27 de janeiro de 2012

OS APOLOGISTAS CATÓLICOS E O MITO DE «ROMA LOCUTA EST»

 
Os apologistas católicos afirmam frequentemente que os Padres da Igreja ensinaram não ser possível ter certeza do significado objetivo de um texto bíblico determinado sem recorrer à interpretação do Magistério. Na fundamentação desta afirmação, referem-se amiúde à alegada citação de Santo Agostinho: «Roma locuta est, causa finita est».
 
Afirma-se que esta declaração provém do Sermão 131 de Agostinho, proferido a 23 de setembro de 417. Em primeiro lugar, estas palavras não aparecem em nenhuma das suas obras — ele simplesmente nunca as disse... pelo menos na sua totalidade.

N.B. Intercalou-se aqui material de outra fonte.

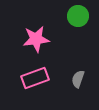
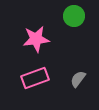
green circle: moved 4 px left
gray semicircle: rotated 18 degrees clockwise
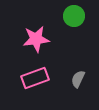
gray semicircle: rotated 12 degrees counterclockwise
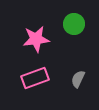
green circle: moved 8 px down
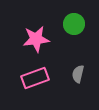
gray semicircle: moved 5 px up; rotated 12 degrees counterclockwise
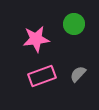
gray semicircle: rotated 30 degrees clockwise
pink rectangle: moved 7 px right, 2 px up
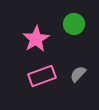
pink star: rotated 24 degrees counterclockwise
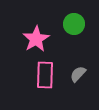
pink rectangle: moved 3 px right, 1 px up; rotated 68 degrees counterclockwise
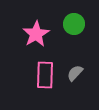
pink star: moved 5 px up
gray semicircle: moved 3 px left, 1 px up
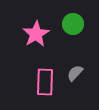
green circle: moved 1 px left
pink rectangle: moved 7 px down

A expressão exata que pronunciou foi «Causa finita est» (Sermo 131, 10) [1]. Em segundo lugar, estas palavras nada têm a ver com a interpretação bíblica por parte de Roma.

Ironicamente, esta frase é muito utilizada pela apologética romana para tentar demonstrar que Agostinho acreditava ser a palavra do bispo de Roma a decisão final em matéria doutrinária. No entanto, Agostinho proferiu-a num contexto histórico que contradiz diretamente esse uso apologético.

Agostinho e os bispos de Cartago excomungaram Pelágio e o seu principal seguidor, Celéstio, num sínodo local. O bispo de Roma, Inocêncio I, concordou com esta decisão e apoiou-a oficialmente. Contudo, o sucessor de Inocêncio na Sé romana, Zósimo, enganado por confissões de fé ambíguas apresentadas pelos pelagianos, anulou a decisão de Inocêncio e pediu a Agostinho e aos bispos africanos que aceitassem a reabilitação dos acusados.

Em resposta, Agostinho e os bispos cartagineses reuniram-se num novo sínodo (com a presença de cerca de 200 bispos), no qual rejeitaram a decisão de Zósimo e reafirmaram a condenação de Pelágio. Só após investigações adicionais e sob a firme oposição dos bispos africanos é que Zósimo recuou, alterou a sua posição e confirmou a condenação do pelagianismo.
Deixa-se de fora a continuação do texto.